─── Supplied information

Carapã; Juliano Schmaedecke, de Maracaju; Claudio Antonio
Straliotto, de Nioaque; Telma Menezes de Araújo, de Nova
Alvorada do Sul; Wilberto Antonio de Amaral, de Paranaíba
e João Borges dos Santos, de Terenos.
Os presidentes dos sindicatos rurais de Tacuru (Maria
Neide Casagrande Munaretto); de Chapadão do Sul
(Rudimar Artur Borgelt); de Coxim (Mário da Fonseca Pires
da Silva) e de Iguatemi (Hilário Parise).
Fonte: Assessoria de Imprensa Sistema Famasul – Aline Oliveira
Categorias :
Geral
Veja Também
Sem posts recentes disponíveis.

──────
─── Supplied information

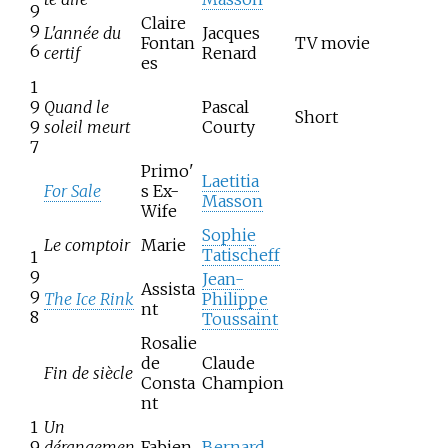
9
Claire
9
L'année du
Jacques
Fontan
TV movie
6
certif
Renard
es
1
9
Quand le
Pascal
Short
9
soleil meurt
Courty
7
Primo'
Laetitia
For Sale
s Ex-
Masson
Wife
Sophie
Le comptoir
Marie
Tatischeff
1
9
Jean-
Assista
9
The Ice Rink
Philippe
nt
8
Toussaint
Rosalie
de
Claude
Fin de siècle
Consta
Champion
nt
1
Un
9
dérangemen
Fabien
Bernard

──────

• Exercise objective
Go through the records above and return every line that holds the string "Antonio".

• Solution
Carapã; Juliano Schmaedecke, de Maracaju; Claudio Antonio
Alvorada do Sul; Wilberto Antonio de Amaral, de Paranaíba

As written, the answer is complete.